My apartment is on the 6th floor and looks out over a much shorter apartment building with a tarred roof.
From my window I have a clear view of everything down below. The garbage trucks clogging the street on Thursdays. The neon liquor store sign with the U burned out so it only says, LIQ OR. The airport tower in the distance, and the items tossed onto the roof next door.
It’s the stuff on the roof that really interests me.
First I noticed a pair of scissors and found it odd that someone would throw a pair of scissors up there, because there is no stairway or any kind of access so the only way the scissors found their way there was if somebody heaved them up from the street below, or if they fell from an airplane. When the next day an empty half-gallon of milk showed up I wrote off the airplane theory.
Then some kicks appeared: scuffed-up Nikes without shoelaces.
That was it for a couple of days until one morning I looked out and a cassette tape had spewed its contents across the black roof. The unfurled ribbon stretched across all four sides, like the phlegm that sometimes clings to your teeth when you crack a criminal smile.
It was getting more and more crowded up there.
I wondered why somebody was throwing stuff up on the roof, and when? Because it had to be one person. What are the odds that multiple strangers all chose the same roof to discard their old belongings? No, somebody was using this apartment building for their own personal trash. Coming along at night and throwing those things up from the street below. Right?
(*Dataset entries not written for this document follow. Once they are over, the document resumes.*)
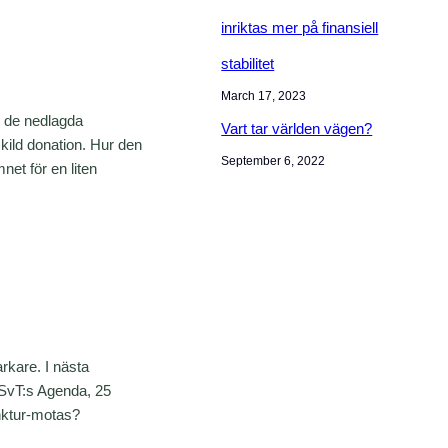
inriktas mer på finansiell
stabilitet
March 17, 2023
ån de nedlagda
Vart tar världen vägen?
kild donation. Hur den
September 6, 2022
mnet för en liten
arkare. I nästa
 i SvT:s Agenda, 25
nktur-motas?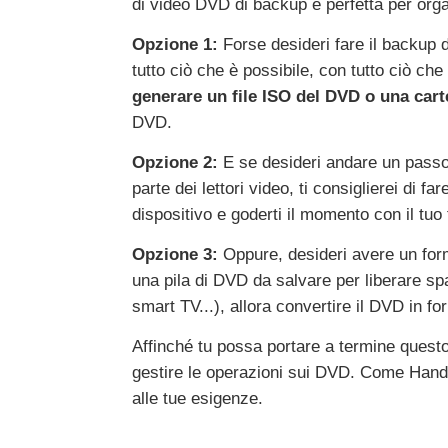
di video DVD di backup è perfetta per organ
Opzione 1:
Forse desideri fare il backup 
tutto ciò che è possibile, con tutto ciò che 
generare un file ISO del DVD o una car
DVD.
Opzione 2:
E se desideri andare un passo 
parte dei lettori video, ti consiglierei di fa
dispositivo e goderti il momento con il tuo 
Opzione 3:
Oppure, desideri avere un fo
una pila di DVD da salvare per liberare spaz
smart TV...), allora convertire il DVD in f
Affinché tu possa portare a termine questo
gestire le operazioni sui DVD. Come Hand
alle tue esigenze.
I asked my girlfriend. She was over and we were watching reruns of Seinfeld. Every time zany Kramer comes pouring through Jerry’s door I hear him shouting the N-word in my head, like a disease. One comedy show outburst filmed on a grainy camera phone posted on YouTube ruined the entire series for me, but she still laughs at him. I liked it when Kramer was Kramer, not Michael Richards.
They say time fixes things, but sometimes time fucks things up too.
I explained to her what had gone on, how the weirdest things keep showing up on that roof. Yesterday it was an inflatable raft. How the fuck could someone throw an inflatable raft three stories?
“Maybe it’s a magical roof?” She told me. “The universe is full of surprises.”
I didn’t say anything. They say love is blind, but they never say it’s deaf.
After that we went away to the mountains for a weekend and forgot all about the shit on the roof. It was unseasonably warm and the snow half melted so we didn’t even bother to go skiing. We bathed in the hot tub all day and drank white wine. I felt so European.
When we got back to the city I expected to find something new — but nada. She went back to work and I went back to writing. I’m a writer, you know. Well, not professionally, but I do work the words across the screen with little cracking whips, training them like an ant circus to do my little tricks.
Send me a self-addressed envelope, I’ll send you a poem of seven lines or more.
The vanity of a manatee,
right outside the cannery,
looking in and you at me,
a twisted kind of beauty.
The city burns randomly.
Pain comes so handsomely.
( I do reserve the right to sometimes not make it to seven…)
It was a Friday when my girlfriend and I started talking about the roof next door again and what it all means: the scissors and shoes, the cassette tape and the fucking raft, and oh yeah, I forgot to mention the Barbie doll with blank genitalia that showed up, and when the rains came nice and heavy took to floating around a giant puddle that formed up there. My girlfriend insisted that it’s all the work of unfathomable forces, perhaps it’s a spiritual phenomenon, she suggested. I suspected hooligans.
We decided to go out instead of staying home and playing guessing games. The city chimed with mischief. We met its call: dancing and twirling and quaffing whiskey and laughing with strangers and chatting with taxi drivers. We raced the sunrise home and made sloppy love in my unmade bed with the windows gaping open.
I woke up blurry and confused, head ringing with voices and music that swirled together in a bewildering whirlwind. I stumbled to the bathroom and let loose a gallon of piss that mostly missed the toilet. When I went to grab the toilet paper to wipe it up it was missing — even though I was sure I put out a fresh one just yesterday before my girlfriend got here. I figured I probably used it in my drunken blackout to clean up some mess in the living room or some other logically nonsensical thing, and went lumbering like an autistic lummox through the apartment in search of the roll of T.P, but I couldn’t find it anywhere. I searched high and low. Even checking under the couch which caused my brain to rattle a little in its jar.
Finally I spotted it. Out the opened window. Unfurled like a ticker tape across the neighbor’s roof.
Spiritual phenomenon… I tried to hold it back, but a sucker’s grin squeezed itself across my face, I was in love.
I got back to the room and she was still sleeping like a dove.